— Saved entries —
■ ■ ■ ■ ■ ■ ■

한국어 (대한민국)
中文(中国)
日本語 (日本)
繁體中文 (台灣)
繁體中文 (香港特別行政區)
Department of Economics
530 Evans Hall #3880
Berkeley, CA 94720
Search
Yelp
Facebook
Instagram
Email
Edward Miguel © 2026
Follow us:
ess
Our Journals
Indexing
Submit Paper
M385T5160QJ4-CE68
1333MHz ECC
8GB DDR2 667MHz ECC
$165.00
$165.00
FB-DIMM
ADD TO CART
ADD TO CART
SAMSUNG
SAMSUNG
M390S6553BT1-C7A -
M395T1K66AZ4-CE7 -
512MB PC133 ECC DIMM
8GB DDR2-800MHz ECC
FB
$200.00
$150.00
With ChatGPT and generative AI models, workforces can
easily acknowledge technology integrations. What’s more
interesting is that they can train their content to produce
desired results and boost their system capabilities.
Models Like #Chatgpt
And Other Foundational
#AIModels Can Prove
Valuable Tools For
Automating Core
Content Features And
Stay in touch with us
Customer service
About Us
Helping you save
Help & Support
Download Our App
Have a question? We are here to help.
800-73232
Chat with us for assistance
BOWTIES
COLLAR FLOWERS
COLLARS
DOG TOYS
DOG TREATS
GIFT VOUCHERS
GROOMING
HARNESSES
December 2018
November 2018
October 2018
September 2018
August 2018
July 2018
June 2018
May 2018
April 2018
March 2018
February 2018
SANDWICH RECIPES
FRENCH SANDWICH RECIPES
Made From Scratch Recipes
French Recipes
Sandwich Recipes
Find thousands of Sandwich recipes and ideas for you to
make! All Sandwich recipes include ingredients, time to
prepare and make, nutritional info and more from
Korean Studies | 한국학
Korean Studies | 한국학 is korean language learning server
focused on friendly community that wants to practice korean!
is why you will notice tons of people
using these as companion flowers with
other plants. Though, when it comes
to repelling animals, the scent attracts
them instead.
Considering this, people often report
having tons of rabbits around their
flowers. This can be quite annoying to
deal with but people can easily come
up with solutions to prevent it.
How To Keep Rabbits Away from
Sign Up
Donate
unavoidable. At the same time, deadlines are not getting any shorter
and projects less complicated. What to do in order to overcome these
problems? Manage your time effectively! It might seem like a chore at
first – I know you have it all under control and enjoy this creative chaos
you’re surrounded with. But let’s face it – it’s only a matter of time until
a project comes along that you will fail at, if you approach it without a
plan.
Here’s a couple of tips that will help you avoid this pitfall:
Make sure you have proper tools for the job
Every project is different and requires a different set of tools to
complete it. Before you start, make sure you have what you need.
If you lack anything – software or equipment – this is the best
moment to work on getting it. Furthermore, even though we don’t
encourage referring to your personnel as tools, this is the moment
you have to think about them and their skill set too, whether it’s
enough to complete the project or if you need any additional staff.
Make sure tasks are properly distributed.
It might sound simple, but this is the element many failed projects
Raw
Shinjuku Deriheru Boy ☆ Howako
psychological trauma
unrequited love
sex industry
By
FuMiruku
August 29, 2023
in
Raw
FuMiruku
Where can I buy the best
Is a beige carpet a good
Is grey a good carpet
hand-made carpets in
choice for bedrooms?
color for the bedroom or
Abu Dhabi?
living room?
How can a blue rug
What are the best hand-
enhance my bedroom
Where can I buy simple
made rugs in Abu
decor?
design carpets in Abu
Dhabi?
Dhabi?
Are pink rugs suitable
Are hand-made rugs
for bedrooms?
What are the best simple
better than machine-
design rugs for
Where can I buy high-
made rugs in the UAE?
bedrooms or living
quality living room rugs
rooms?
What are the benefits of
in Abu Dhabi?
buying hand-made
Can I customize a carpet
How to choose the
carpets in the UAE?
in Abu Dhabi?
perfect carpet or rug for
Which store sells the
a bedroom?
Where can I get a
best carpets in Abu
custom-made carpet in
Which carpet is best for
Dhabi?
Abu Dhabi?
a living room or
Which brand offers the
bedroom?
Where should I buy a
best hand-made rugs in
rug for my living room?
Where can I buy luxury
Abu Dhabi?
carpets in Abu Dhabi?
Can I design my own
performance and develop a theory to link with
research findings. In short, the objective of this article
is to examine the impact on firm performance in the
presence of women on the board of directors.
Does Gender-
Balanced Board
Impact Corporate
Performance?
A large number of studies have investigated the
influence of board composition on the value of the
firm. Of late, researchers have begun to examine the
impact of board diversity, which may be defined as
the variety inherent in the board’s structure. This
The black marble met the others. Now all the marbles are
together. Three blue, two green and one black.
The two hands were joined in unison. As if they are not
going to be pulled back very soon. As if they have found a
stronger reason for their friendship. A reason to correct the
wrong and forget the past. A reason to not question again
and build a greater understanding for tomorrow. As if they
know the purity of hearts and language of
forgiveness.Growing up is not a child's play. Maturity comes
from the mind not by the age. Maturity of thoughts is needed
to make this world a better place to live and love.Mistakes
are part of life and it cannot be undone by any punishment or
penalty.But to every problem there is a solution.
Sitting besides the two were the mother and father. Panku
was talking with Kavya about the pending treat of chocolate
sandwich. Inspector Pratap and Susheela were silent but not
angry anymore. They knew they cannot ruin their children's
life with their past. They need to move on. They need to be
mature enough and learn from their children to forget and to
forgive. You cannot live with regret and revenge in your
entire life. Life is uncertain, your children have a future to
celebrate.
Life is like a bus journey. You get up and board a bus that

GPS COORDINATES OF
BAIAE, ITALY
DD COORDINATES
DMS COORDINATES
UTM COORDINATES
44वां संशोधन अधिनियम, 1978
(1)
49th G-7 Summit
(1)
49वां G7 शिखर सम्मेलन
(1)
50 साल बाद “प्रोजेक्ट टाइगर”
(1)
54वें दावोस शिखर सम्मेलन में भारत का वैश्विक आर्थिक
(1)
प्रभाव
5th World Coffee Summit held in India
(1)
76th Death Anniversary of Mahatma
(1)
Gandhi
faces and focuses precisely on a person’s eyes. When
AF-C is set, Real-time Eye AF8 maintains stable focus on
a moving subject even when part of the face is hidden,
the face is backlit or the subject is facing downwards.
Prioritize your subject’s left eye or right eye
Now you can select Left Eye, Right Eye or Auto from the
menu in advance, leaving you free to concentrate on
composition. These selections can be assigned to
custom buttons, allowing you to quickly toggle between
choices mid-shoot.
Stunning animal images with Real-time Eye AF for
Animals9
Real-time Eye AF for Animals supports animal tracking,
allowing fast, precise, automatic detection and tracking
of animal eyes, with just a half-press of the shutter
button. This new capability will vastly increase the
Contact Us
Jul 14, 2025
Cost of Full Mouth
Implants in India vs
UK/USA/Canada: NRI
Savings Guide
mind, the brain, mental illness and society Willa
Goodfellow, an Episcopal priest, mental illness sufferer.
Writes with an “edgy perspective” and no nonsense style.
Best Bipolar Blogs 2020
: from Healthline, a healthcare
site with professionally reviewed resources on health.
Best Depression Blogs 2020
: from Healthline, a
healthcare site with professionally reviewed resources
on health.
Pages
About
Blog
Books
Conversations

■ ■ ■ ■ ■ ■ ■

— YOUR INSTRUCTIONS —
Among the records above, repeat exactly the line with "DMS COORDINATES", the line with "Savings Guide", and every line in between, and only those.

— ANSWER —
DMS COORDINATES
UTM COORDINATES
44वां संशोधन अधिनियम, 1978
(1)
49th G-7 Summit
(1)
49वां G7 शिखर सम्मेलन
(1)
50 साल बाद “प्रोजेक्ट टाइगर”
(1)
54वें दावोस शिखर सम्मेलन में भारत का वैश्विक आर्थिक
(1)
प्रभाव
5th World Coffee Summit held in India
(1)
76th Death Anniversary of Mahatma
(1)
Gandhi
faces and focuses precisely on a person’s eyes. When
AF-C is set, Real-time Eye AF8 maintains stable focus on
a moving subject even when part of the face is hidden,
the face is backlit or the subject is facing downwards.
Prioritize your subject’s left eye or right eye
Now you can select Left Eye, Right Eye or Auto from the
menu in advance, leaving you free to concentrate on
composition. These selections can be assigned to
custom buttons, allowing you to quickly toggle between
choices mid-shoot.
Stunning animal images with Real-time Eye AF for
Animals9
Real-time Eye AF for Animals supports animal tracking,
allowing fast, precise, automatic detection and tracking
of animal eyes, with just a half-press of the shutter
button. This new capability will vastly increase the
Contact Us
Jul 14, 2025
Cost of Full Mouth
Implants in India vs
UK/USA/Canada: NRI
Savings Guide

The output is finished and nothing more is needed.